Q. Draw the differentiator circuit. Explain its principle of operation with necessary waveforms ?

A circuit in which the output voltage is directly proportional to the derivative of the input signal is called differentiator circuit i.e. v0=d/dt(input). A differentiating circuit can be arranged by a simple RC series circuit. Here the values of R and C are selected in such a way that the time constant (RC) of the circuit should be very small than the time period of the input wave and reactance of the capacitor is very large as compared to the value of the resistor. Thus the current flowing in the differentiator circuit is to a large extent decided by the capacitive reactance; the current will be leading the input voltage by 90 degrees approximately. Due to this current, the voltage developed across the resistor also leads the input voltage by 90 degrees.

If the input is a sinusoidal signal and given by

            v_i = V sin(ωt)

Then the output will be leading this voltage by 90 degrees.

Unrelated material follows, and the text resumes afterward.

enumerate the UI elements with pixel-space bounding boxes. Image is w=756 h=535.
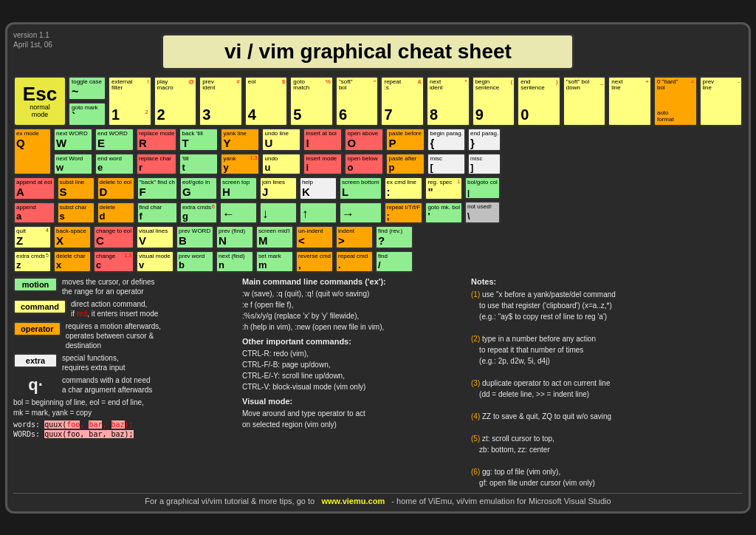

           v_o = Vsin (ωt+90)= V cos(ωt).

Thus we find that the output is a differentiated form of the input signal. This can be proved mathematically.

       The output voltage V_O = i*R

But since XC>>R, the current (i)is dependent upon capacitor alone. Therefore, the rate of change of charge across the capacitor gives the current

             i = dQ/dt

but the charge Q across the capacitor C is given as

             Q = C*VC

Where VC is the voltage across the capacitor

           i = dQ/dt = d/dt(C*VC) =C* d(vt)/dt

            v_o = i* R = CR*d/dt(vt)

When a d_c voltage is applied to the differentiating circuit, its output will be zero since the derivative of a constant is zero. For a square wave input, the differentiator output will be sharp narrow pulses. When the input to the differentiator circuit is a triangular wave, the output will be a square or rectangular wave. For a sine wave input, the output of the differentiator will be a cosine wave.